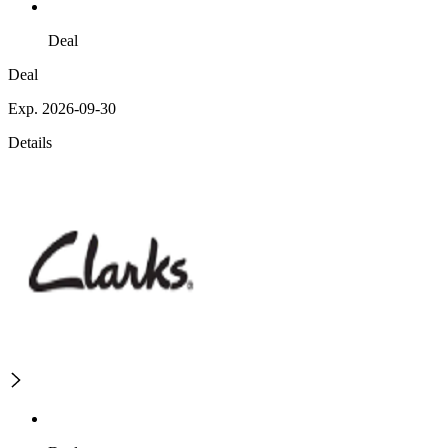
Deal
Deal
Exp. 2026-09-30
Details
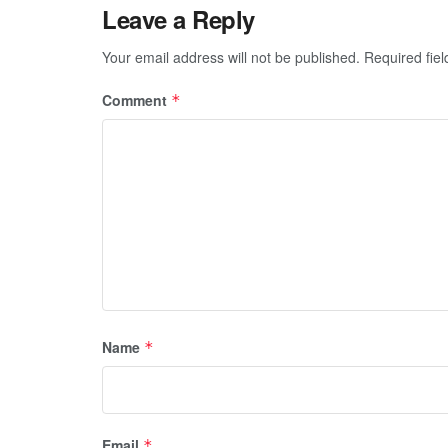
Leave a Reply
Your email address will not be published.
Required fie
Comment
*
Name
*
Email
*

:::::

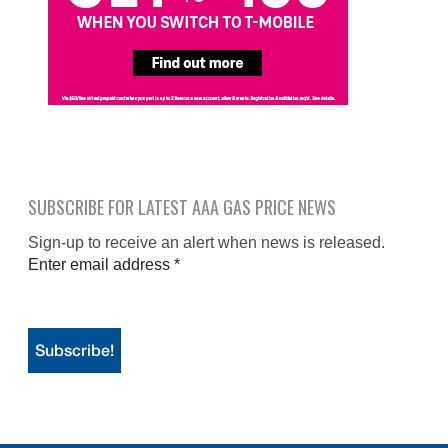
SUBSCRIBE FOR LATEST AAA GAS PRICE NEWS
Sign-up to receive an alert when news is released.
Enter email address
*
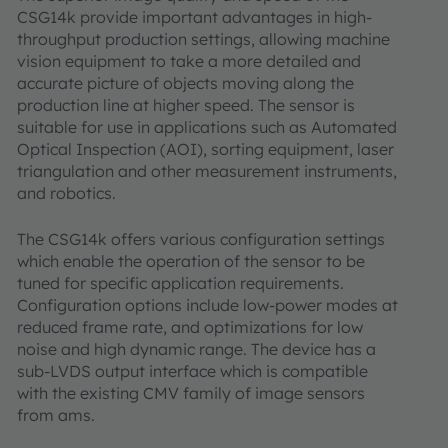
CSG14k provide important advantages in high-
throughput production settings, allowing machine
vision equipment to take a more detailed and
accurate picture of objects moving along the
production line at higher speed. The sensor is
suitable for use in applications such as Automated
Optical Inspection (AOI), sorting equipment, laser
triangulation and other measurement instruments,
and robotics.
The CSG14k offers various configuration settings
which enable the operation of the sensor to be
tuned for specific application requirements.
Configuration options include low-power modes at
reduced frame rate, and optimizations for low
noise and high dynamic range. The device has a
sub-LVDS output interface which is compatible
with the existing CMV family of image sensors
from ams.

:::::

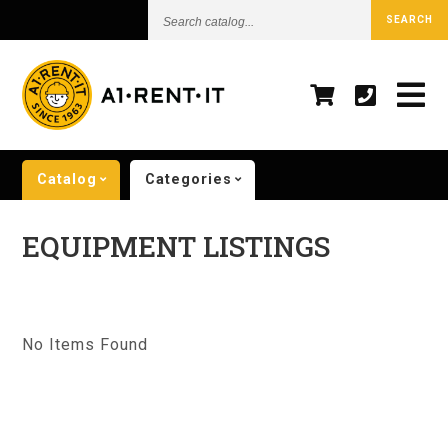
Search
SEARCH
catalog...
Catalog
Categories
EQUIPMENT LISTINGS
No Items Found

:::::

## Your instructions
Tell how many lines in the data above hold "address". Nothing but the number.

## Exercise solution
2